Daarom zingen die twee vrouwen een lied, een lied dat de wereld van ‘altijd weer hetzelfde liedje’ tegenspreekt. Een tróts lied. Een lied over de opheffing van machtsverhoudingen tussen mensen en over machtigen die verlaagd en vertrapten die verhoogd worden. Een lied over iets nieuws, een nieuwe wereld, een nieuwe mens die geboren zal worden: de hemel op aarde. Een ópstandingslied, een profetie. Geen weergave van een stand van zaken, maar een aanwijzing hoe mensen bedoeld zijn: als ik én jij, beeld van God.

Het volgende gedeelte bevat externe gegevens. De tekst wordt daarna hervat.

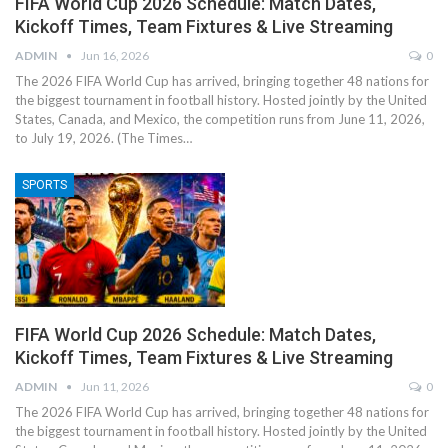
FIFA World Cup 2026 Schedule: Match Dates,
Kickoff Times, Team Fixtures & Live Streaming
ADMIN
Jun 16, 2026
0
The 2026 FIFA World Cup has arrived, bringing together 48 nations for
the biggest tournament in football history. Hosted jointly by the United
States, Canada, and Mexico, the competition runs from June 11, 2026,
to July 19, 2026. (The Times…
SPORTS
FIFA World Cup 2026 Schedule: Match Dates,
Kickoff Times, Team Fixtures & Live Streaming
ADMIN
Jun 11, 2026
0
The 2026 FIFA World Cup has arrived, bringing together 48 nations for
the biggest tournament in football history. Hosted jointly by the United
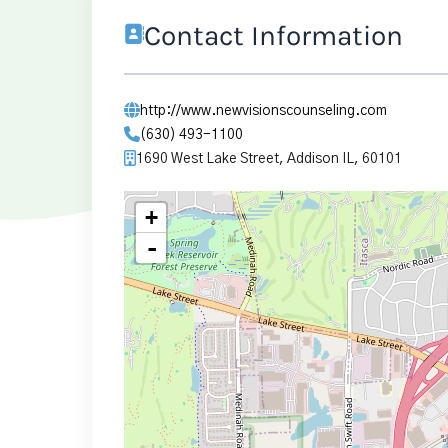
Contact Information
http://www.newvisionscounseling.com
(630) 493-1100
1690 West Lake Street, Addison IL, 60101
+
-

Maria is de moeder van alle gelovigen, zij staat voor de kerk, de verzameling van leerlingen. Wat in haar nog belofte is, moet ook in óns tevoorschijn komen. De kerk is, net als Maria, klein, onbeduidend, en zeker in onze contreien wordt ze steeds kleiner en onbeduidender. Maar in de schoot van haar geloof leeft de zekerheid van de belófte. De kerk is geen organisatie die met spierkracht het rijk van God van de grond moet tillen, geen uitbaatster van een rijk aanbod aan religieuze artikelen. De kerk is Maria: een warme schoot waarin verlangens en verwachtingen worden gekoesterd over wat van Gód moet komen omdat mensen er onmachtig toe zijn.

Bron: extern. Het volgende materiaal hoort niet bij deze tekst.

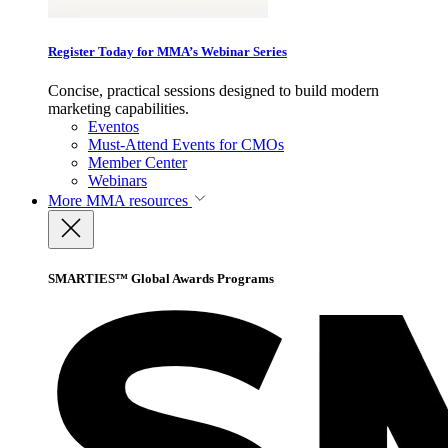
Register Today for MMA’s Webinar Series
Concise, practical sessions designed to build modern
marketing capabilities.
Eventos
Must-Attend Events for CMOs
Member Center
Webinars
More
MMA resources
SMARTIES™ Global Awards Programs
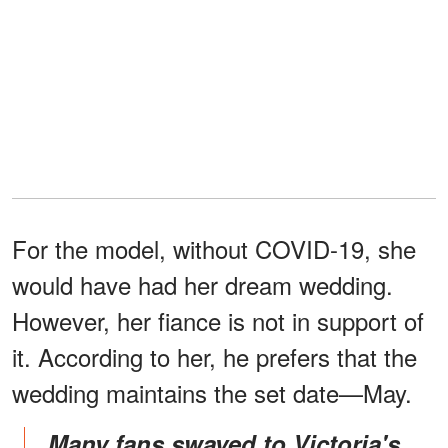
For the model, without COVID-19, she
would have had her dream wedding.
However, her fiance is not in support of
it. According to her, he prefers that the
wedding maintains the set date—May.
Many fans swayed to Victoria's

Wíj zijn kerk, hier in Denekamp, gemeenschap van gelovigen. Maria is ons voorbeeld, het voorbeeld van we zíjn en vooral nog moeten worden: gelóvigen die een geloofswaarheid koesteren die tot in de hemel reikt, tot in Gods eigen domein. ‘Heersers wordt de troon ontnomen, mensen van niets worden verheven, die hongeren naar gerechtigheid overladen met het goede der aarde.’ Zó komt Maria in het Paasverhaal voor, zó komen wíj in het Paasverhaal voor.

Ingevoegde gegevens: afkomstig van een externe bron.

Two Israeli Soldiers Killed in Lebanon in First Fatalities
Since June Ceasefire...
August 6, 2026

Gewoon, door te beginnen met erin te gelóven: íeder mens draagt de goddelijke capaciteit in zich om anderen lief te hebben zoals God, ik en jij; niemand afschrijven; altijd blijven hopen; elke dag het Magnificat zingen, zeggen en bidden; en Gods geboorte durven zien in een mens die tot zijn recht komt, onterechte mensen voorop. Ermee begínnen is genoeg. Want door ermee te begínnen treed je al de hemel binnen. Zoals Maria. AMEN

Wanneer je de evangelies doorleest, zul je merken dat er in de loop van dat verhaal steeds mínder over Maria als moeder van Jezus gezegd wordt. Ná het lijdensverhaal horen we zelfs niets meer over haar, ook in de Paasverhalen komt ze niet voor. Heel stilletjes verdwijnt ze uit het zicht. Waar is ze gebleven? Ze is iemand anders geworden. Want op het kruis gaf Jezus zijn moeder weg aan zijn geliefde leerling, aan óns dus. Hij zei tegen Maria: ‘Vrouw, kijk goed, dát is je zoon.’ En tegen de leerling: ‘Kijk goed, dát is je moeder.’ Ze is dus ónze moeder geworden, zij in de hemel, wíj op aarde.